Menurut WHO, rabies terbesar secara luas di dunia, lebih dari 150 negara
terinfeksi oleh penyakit zoonsis ini. Wilayah dengan kasus rabies terbanyak ialah
Afrika, Asia dan Amerika selatan. Jumlah kematian akibat rabies ini berbeda-beda
tiap negara. Jumlah kematizn akibat rabies relatif lebih rendah di eropa dan Amerika
Utara, yaitu 0-2 kematian per tahun.

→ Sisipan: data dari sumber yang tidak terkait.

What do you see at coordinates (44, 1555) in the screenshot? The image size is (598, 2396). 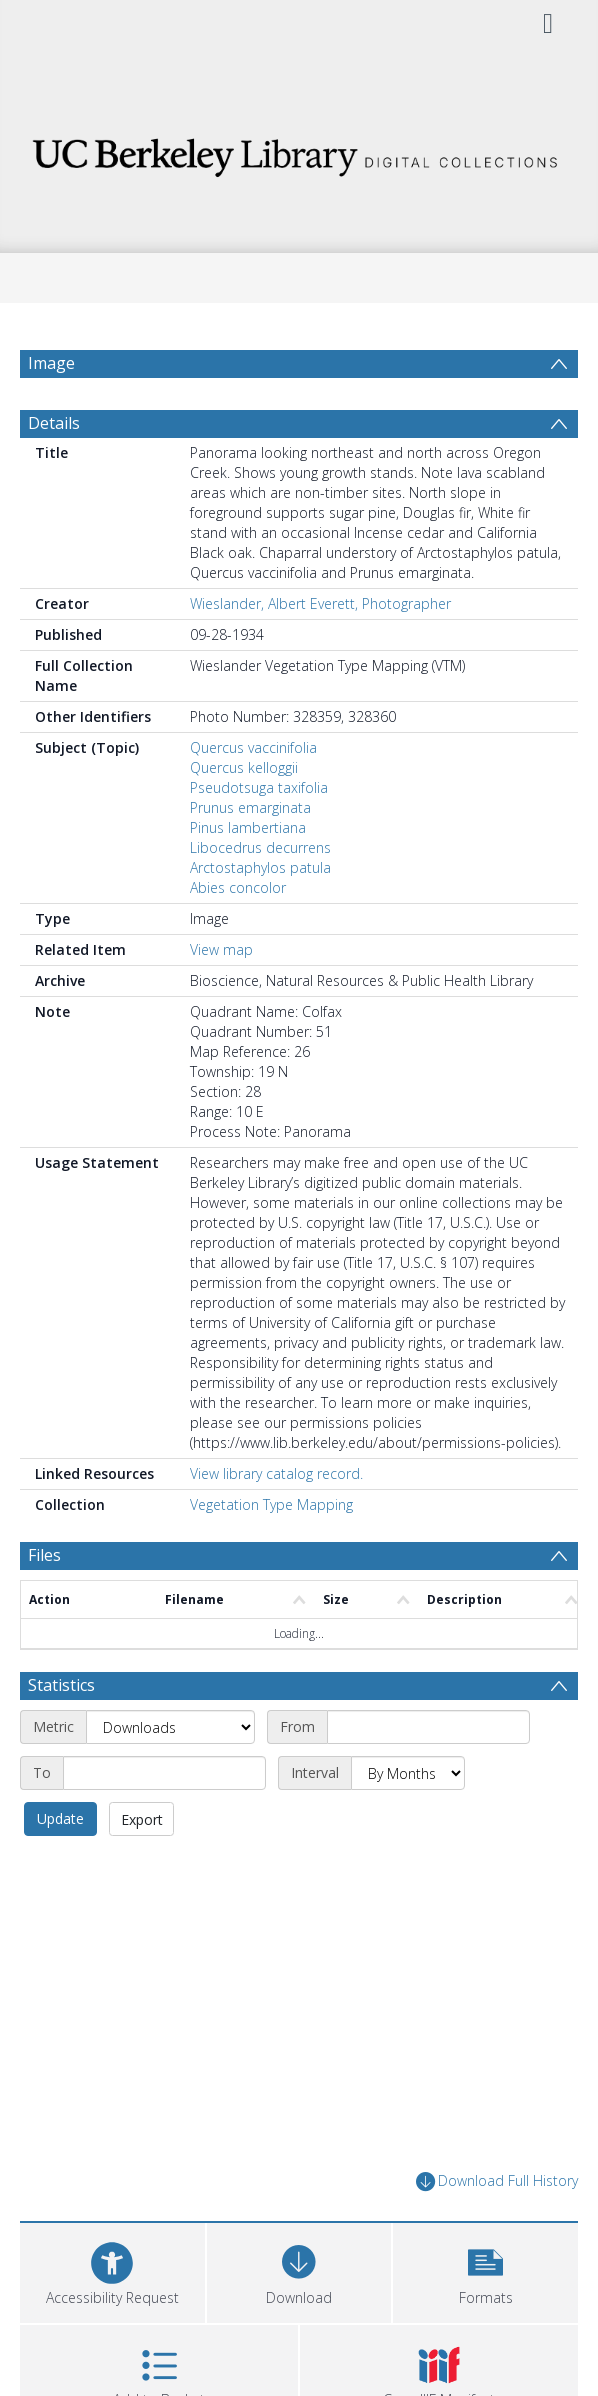 I see `Files` at bounding box center [44, 1555].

Negara-Negara bebas rabies di dunia, antara
lain Australia, Inggris, Jepang, New Zealand, Scandinavie dan Taiwan
Laporan OIE (Organization International des Epizooties) menyatakan bahwa
penyakit Rabies di negara berkembang merupakan penyakit kedua yang paling
ditakuti wisatawan mencanegara setelah penyakit malaria. Angka kematian rabies
mencapai 100% dengan menyerang pada semua umur dan jenis kelamin. Rabies
menyebabkan 30.000-70.000 kematian per tahun. Reservior utama penyebab rabies
Canada dan Amerika Serikat yang kasus rabiesnya lebih sering disebabkan singgung
rakun, dan rubah. Selain itu, infeksi binatang liar termasuk kelelawar dapat
menularkan rabies pada manusia, namun jumlah terbesar penyebab rabies sekaligus
penyebab kematian terbanyak disebabkan oleh anjing. Lebih dari 90% kasus rabies
pada manusia di Asia dan Afrika disebabkan oleh Anjing.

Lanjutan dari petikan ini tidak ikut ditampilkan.